» **RECORDS SHOWN**
================================

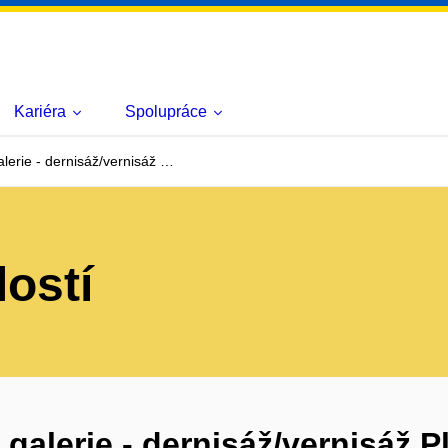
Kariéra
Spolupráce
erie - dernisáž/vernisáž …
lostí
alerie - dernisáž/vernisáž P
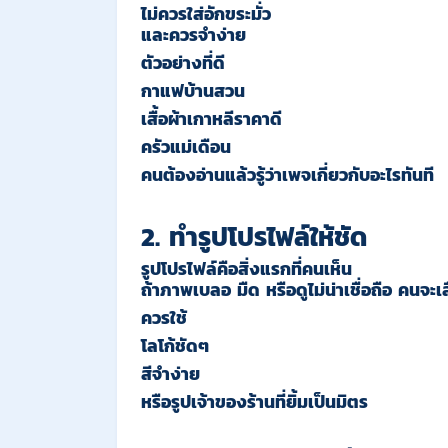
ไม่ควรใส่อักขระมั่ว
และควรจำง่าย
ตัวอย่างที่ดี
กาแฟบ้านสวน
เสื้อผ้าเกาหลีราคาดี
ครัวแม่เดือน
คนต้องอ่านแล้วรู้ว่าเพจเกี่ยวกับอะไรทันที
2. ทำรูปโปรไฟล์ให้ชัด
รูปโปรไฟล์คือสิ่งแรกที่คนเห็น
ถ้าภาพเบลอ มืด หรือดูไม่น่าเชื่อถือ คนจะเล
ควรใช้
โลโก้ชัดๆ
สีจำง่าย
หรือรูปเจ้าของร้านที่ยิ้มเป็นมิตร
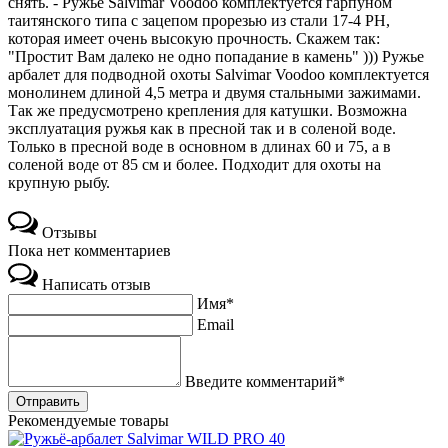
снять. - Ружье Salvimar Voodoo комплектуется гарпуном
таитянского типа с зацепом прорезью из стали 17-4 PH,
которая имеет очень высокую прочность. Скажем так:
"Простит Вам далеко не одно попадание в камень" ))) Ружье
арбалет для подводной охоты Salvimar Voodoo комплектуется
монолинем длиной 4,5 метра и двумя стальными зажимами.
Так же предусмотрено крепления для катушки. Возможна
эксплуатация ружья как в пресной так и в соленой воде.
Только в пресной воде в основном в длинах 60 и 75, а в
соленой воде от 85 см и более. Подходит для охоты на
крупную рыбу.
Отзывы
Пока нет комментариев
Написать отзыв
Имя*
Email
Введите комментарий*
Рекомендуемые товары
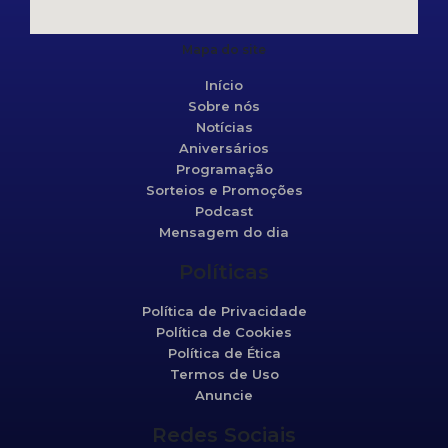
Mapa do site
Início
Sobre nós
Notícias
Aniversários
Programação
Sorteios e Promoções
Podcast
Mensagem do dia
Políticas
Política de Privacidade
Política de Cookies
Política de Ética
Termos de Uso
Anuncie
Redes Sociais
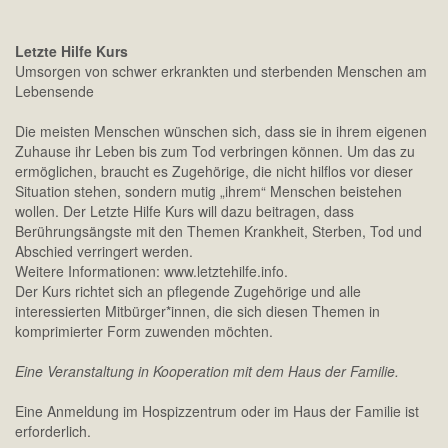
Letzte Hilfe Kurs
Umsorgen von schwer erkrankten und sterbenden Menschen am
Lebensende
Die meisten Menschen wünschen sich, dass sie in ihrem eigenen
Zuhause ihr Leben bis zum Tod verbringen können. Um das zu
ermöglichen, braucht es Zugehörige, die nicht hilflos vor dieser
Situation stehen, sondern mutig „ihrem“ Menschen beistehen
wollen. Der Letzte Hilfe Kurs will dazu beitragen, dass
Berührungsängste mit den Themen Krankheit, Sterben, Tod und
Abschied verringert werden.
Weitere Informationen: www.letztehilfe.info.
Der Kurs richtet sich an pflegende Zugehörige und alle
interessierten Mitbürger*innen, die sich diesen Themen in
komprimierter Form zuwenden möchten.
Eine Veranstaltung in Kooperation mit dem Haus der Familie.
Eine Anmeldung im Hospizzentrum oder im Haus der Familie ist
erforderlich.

================================

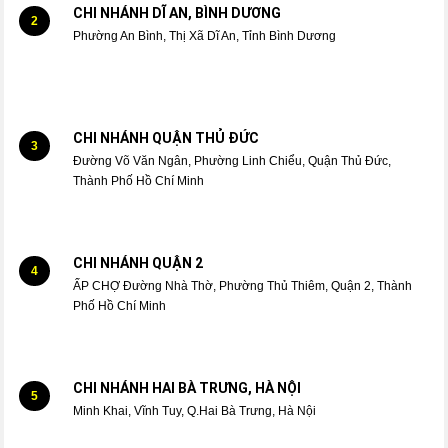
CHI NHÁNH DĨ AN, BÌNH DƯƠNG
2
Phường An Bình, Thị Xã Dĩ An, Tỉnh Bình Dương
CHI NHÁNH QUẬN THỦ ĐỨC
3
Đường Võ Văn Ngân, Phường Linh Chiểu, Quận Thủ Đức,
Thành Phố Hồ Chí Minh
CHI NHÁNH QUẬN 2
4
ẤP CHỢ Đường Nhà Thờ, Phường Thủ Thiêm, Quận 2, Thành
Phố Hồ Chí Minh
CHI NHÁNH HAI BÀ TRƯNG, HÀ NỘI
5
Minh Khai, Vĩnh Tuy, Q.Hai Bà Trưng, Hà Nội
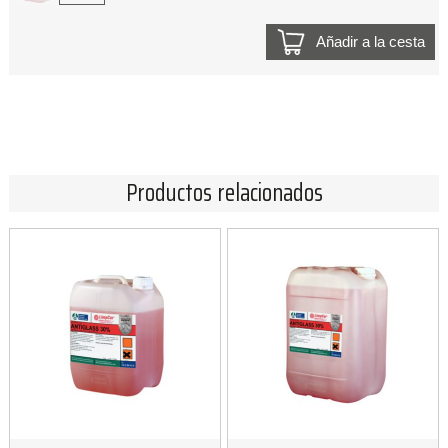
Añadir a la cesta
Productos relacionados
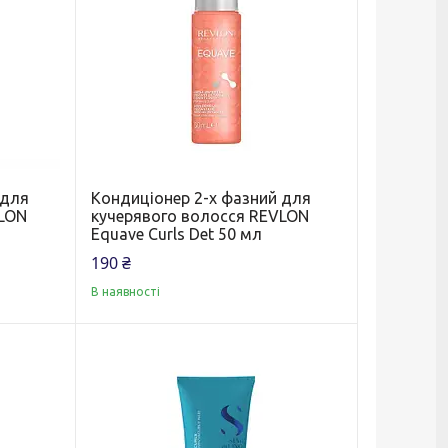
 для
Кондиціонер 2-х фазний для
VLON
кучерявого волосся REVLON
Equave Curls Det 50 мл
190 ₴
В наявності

================================

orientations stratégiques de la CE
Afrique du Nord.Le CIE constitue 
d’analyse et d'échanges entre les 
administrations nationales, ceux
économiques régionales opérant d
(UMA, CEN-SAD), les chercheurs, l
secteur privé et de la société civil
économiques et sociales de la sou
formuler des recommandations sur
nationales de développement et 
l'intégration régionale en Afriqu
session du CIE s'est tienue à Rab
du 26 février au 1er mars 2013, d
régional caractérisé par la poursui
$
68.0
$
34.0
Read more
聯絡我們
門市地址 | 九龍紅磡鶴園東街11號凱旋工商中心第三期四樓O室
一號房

================================

» **YOUR INSTRUCTIONS**
Exact copy, pictures excluded: from the line with "เสื้อผ้าเกาหลีราคาดี" up to and including the line with "Weitere Informationen: www.letztehilfe.info." in the data above.

» **ANSWER TO THIS PROBLEM**
เสื้อผ้าเกาหลีราคาดี
ครัวแม่เดือน
คนต้องอ่านแล้วรู้ว่าเพจเกี่ยวกับอะไรทันที
2. ทำรูปโปรไฟล์ให้ชัด
รูปโปรไฟล์คือสิ่งแรกที่คนเห็น
ถ้าภาพเบลอ มืด หรือดูไม่น่าเชื่อถือ คนจะเล
ควรใช้
โลโก้ชัดๆ
สีจำง่าย
หรือรูปเจ้าของร้านที่ยิ้มเป็นมิตร
снять. - Ружье Salvimar Voodoo комплектуется гарпуном
таитянского типа с зацепом прорезью из стали 17-4 PH,
которая имеет очень высокую прочность. Скажем так:
"Простит Вам далеко не одно попадание в камень" ))) Ружье
арбалет для подводной охоты Salvimar Voodoo комплектуется
монолинем длиной 4,5 метра и двумя стальными зажимами.
Так же предусмотрено крепления для катушки. Возможна
эксплуатация ружья как в пресной так и в соленой воде.
Только в пресной воде в основном в длинах 60 и 75, а в
соленой воде от 85 см и более. Подходит для охоты на
крупную рыбу.
Отзывы
Пока нет комментариев
Написать отзыв
Имя*
Email
Введите комментарий*
Рекомендуемые товары
Mapa do site
Início
Sobre nós
Notícias
Aniversários
Programação
Sorteios e Promoções
Podcast
Mensagem do dia
Políticas
Política de Privacidade
Política de Cookies
Política de Ética
Termos de Uso
Anuncie
Redes Sociais
Letzte Hilfe Kurs
Umsorgen von schwer erkrankten und sterbenden Menschen am
Lebensende
Die meisten Menschen wünschen sich, dass sie in ihrem eigenen
Zuhause ihr Leben bis zum Tod verbringen können. Um das zu
ermöglichen, braucht es Zugehörige, die nicht hilflos vor dieser
Situation stehen, sondern mutig „ihrem“ Menschen beistehen
wollen. Der Letzte Hilfe Kurs will dazu beitragen, dass
Berührungsängste mit den Themen Krankheit, Sterben, Tod und
Abschied verringert werden.
Weitere Informationen: www.letztehilfe.info.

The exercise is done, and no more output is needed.